Voltar aos clássicos ajuda a entender isso com mais clareza. Em Halloween, a câmera observa, espreita e assume o ponto de vista do predador, mas também o do espectador. Em Sexta-Feira 13, corpos jovens são exibidos com uma naturalidade quase despreocupada, até que deixam de estar seguros. Já em A Hora do Pesadelo, o erotismo aparece de forma mais onírica, quase simbólica, misturando vulnerabilidade e fascínio em doses difíceis de separar.
O que esses filmes entendiam, e que muitas discussões contemporâneas parecem evitar, é que a beleza feminina no terror nunca foi apenas decoração. Ela é linguagem. É contraste. É vulnerabilidade exposta, mas também poder latente. A chamada final girl, por exemplo, frequentemente começa como objeto de observação e termina como sujeito da narrativa. O olhar que a enquadrava é, eventualmente, confrontado por ela.
Isso não significa que o gênero seja inocente ou isento de crítica. Muito pelo contrário.

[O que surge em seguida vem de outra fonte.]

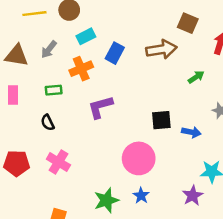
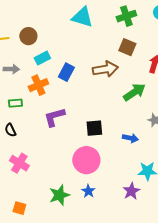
gray arrow: (49, 49) -> (11, 69), turned -126
green arrow: (196, 77) -> (134, 92), size x1.6
black square: (161, 120) -> (94, 128), moved

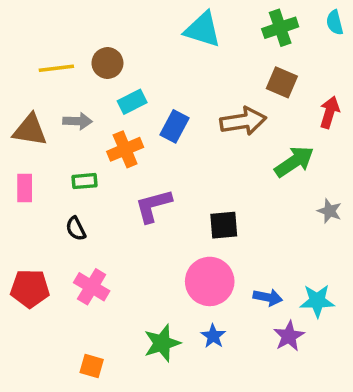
blue arrow: (130, 138) -> (268, 297), moved

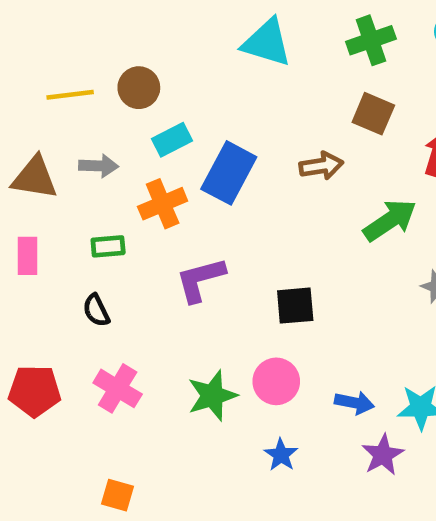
brown arrow: (243, 121) -> (321, 166), size x0.7
blue rectangle: (174, 126) -> (229, 173), size x1.4
pink circle: (210, 281) -> (276, 381), size x0.7
green star: (162, 343) -> (212, 396), moved

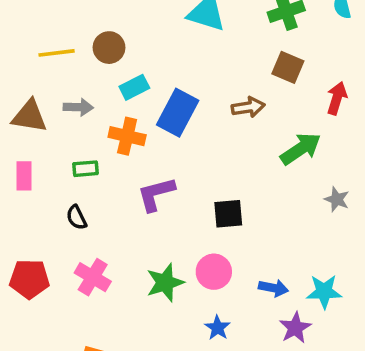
orange cross: (163, 204) -> (127, 136), turned 36

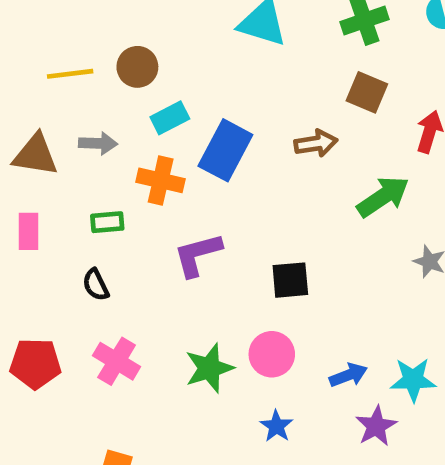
blue arrow: (274, 288) -> (348, 375), turned -32

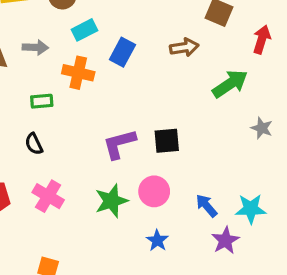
blue rectangle: (225, 150) -> (122, 52), size x0.7
purple L-shape: (198, 255) -> (119, 144), moved
blue arrow: (348, 375) -> (206, 206), turned -110

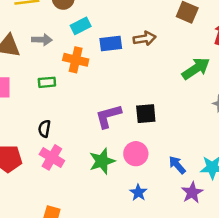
brown arrow: (184, 47) -> (145, 38), moved
blue rectangle: (122, 52) -> (111, 43), turned 55
black semicircle: (34, 144) -> (44, 129), moved, turned 36

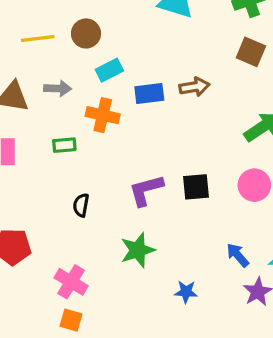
black semicircle: (44, 129) -> (81, 205), moved
pink circle: (136, 154) -> (254, 185), moved
pink cross: (52, 157) -> (71, 282), moved
blue star: (138, 193) -> (186, 292), turned -30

O terror sempre flertou com a exploração, o exagero e a fetichização. Mas talvez seja justamente essa falta de pudor que o torna mais interessante de analisar. Ele não tenta esconder suas contradições; ele as projeta na tela.
Nos últimos anos, parte do cinema de horror parece ter optado por um caminho mais consciente, por vezes até mais contido. A beleza feminina passou a ser frequentemente filtrada por uma preocupação em não parecer “problemática”. O resultado, em alguns casos, é uma estética mais neutra, menos provocativa e, paradoxalmente, menos memorável.
Isso levanta uma questão incômoda: ao tentar corrigir excessos do passado, o terror não estaria também abrindo mão de uma de suas ferramentas mais eficazes? Afinal, o desconforto, seja ele causado pelo medo ou pelo desejo, sempre foi uma das engrenagens centrais do gênero.
Talvez a resposta não esteja em rejeitar novas abordagens, mas em reconhecer que o olhar masculino, assim como qualquer outro, faz parte da história do cinema. Ignorá-lo não o elimina, apenas empobrece a conversa. E o terror, quando está em sua melhor forma, nunca foi um gênero interessado em simplificar as coisas.
O que o horror parece nos lembrar, repetidamente, é que aquilo que nos atrai também pode nos ameaçar. Encarar essa dualidade de frente, sem fingir que ela não existe, pode ser muito mais interessante do que tentar domesticá-la.

A teoria do Male Gaze é danosa porque o horror opera com o desconforto como matéria-prima. Quando você filtra a beleza feminina por uma lente woke, você perde potência. Hoje, boa parte do horror mainstream (especialmente os com narrativa woke) apresenta resultado menos memorável, como foi dito. O horror sempre funcionou melhor quando abraça o incômodo em todas as suas formas. O paradoxo é: em nome de “corrigir excessos do passado”, criou-se um novo excesso — o puritanismo progressista que achata a provocação. Quando a ideologia substitui a busca pela potência estética, a arte fica mais fraca.